On the way back almost a week later, there was more. Oh, it was still summer. But there was just a hint of the fall to come.
* * * * * * *
On my walk with the dog this morning, I ran into some old friends who were visiting family a block over. She's now an L-2, made Law Review this year. Made the Dean's List both semesters last year. A former employee, who decided on going to law school after being out of school for some years.
"We should get together."
"Well, you're busy with school right now."
"Yeah, but I'm trying not to lose contact with all my friends. My personal life has to have some priority."
I smiled. "It's OK. Your friends understand the whole delayed-gratification thing. Do what's important now, secure your future - there'll be time for us to socialize later."
* * * * * * *
It's an old argument. I remember having it some 35 years ago - and it had been going on for almost 20 years then: "Wouldn't it be better to address the problems we have here on Earth like poverty, war, and pollution rather than wasting money on sending people into space?"
Here's a good response:
I find it depressing that the moment anyone brings up the space program, someone (or several someones) out there trot out the old "we have other problems to solve" canard.As though the Department of Defense doesn't spend the entire NASA annual budget approximately every three days. As though the economic payoff for the manned AND unmanned space program has not been many times its cost in investment.

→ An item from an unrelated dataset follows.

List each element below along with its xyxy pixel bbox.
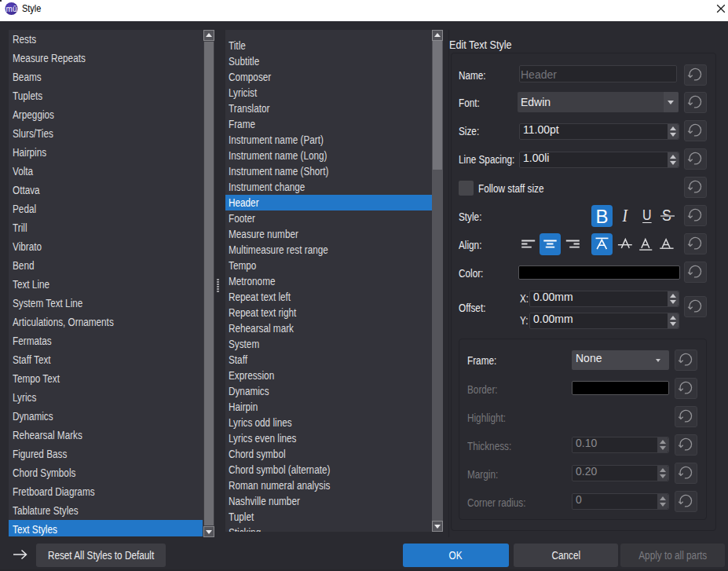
- svg-text:mû: mû: [6, 5, 17, 13]
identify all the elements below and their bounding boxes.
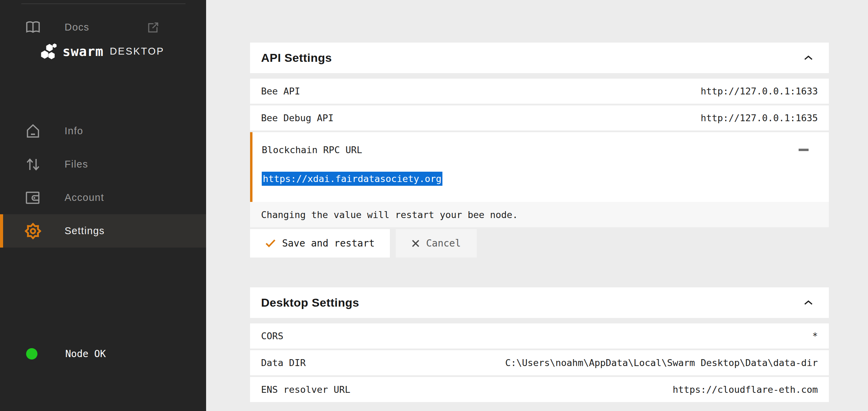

As though there isn't a space telescope out there right now that will tell us in less than 5 years just how frequent Earth-like planets are in the galaxy.
As though the entire 20th Century is insufficient proof that science, engineering, and technology can achieve things that were not only previously considered impossible, but were previously never imagined.
"Oh we'll never get a toehold outside of Earth because the stars are too far away and the solar system is too inhospitable" sounds an awful lot like "Heavier than air powered flight? you're loony."
The failure of imagination I find even at a highly educated and imaginative place like Metafilter depresses and distresses me. Because it means even here, where I've found the most rational, creative and intelligent people as you can probably find on the entire internet, the possibilities are just too many or too hard to grasp for some very influential members.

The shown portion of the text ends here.